Native Roots appealed Kilroy's initial attempt to shut down the store at 1555 Champa a few months ago, taking its case to a city hearing officer this spring. But the hearing officer sided against the dispensary, recommending that Kilroy proceed with denying the store's license, which she did on July 5. The company then requested an injunction preventing the city from closing the dispensary as it prepared an appeal of Kilroy's decision, but Denver District Court denied that injunction request on August 31, giving Native Roots until September 3 to close its doors.

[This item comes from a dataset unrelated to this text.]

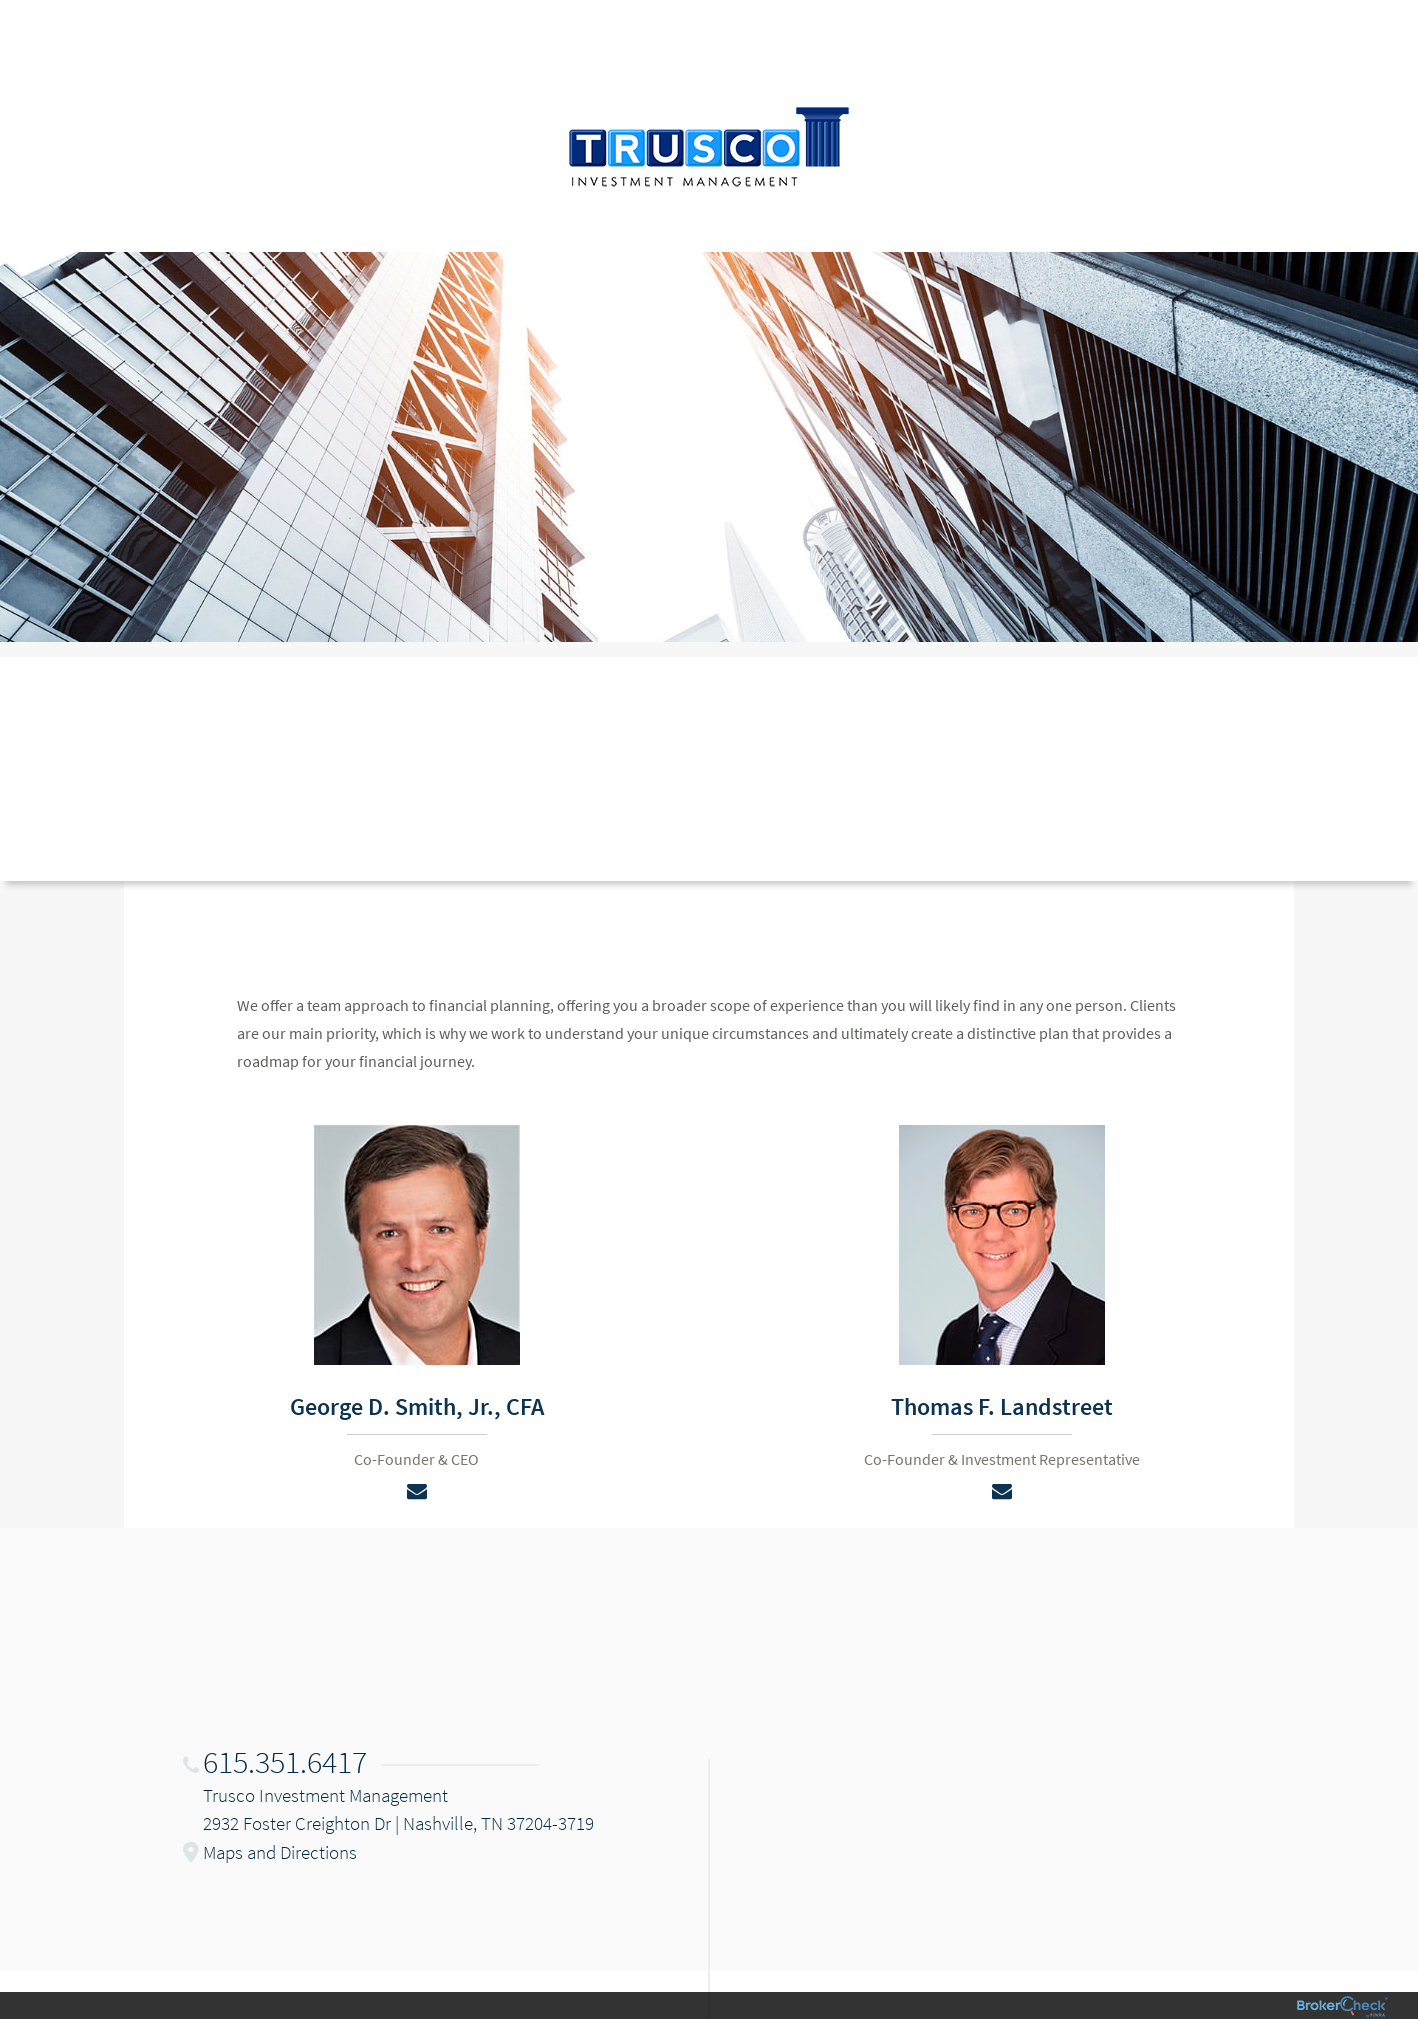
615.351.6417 (285, 1762)
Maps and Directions (280, 1852)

Casey says the dispensary will move upstairs to the eighth floor of 910 16th Street, where its original license was issued, over the next few months, while the company decides whether to go forward with the appeal of the city's decision; the basement location will become a CBD store in the meantime.

"A lot of the times, when people see a dispensary closing, they assume it did something wrong or it was a health or safety issue, but this wasn't the case," Casey explains. "We recognize this new director and these about-face moves could certainly have implications on the industry as a larger entity, but Native Roots is focused on moving forward to best serve our patients and customers in the area."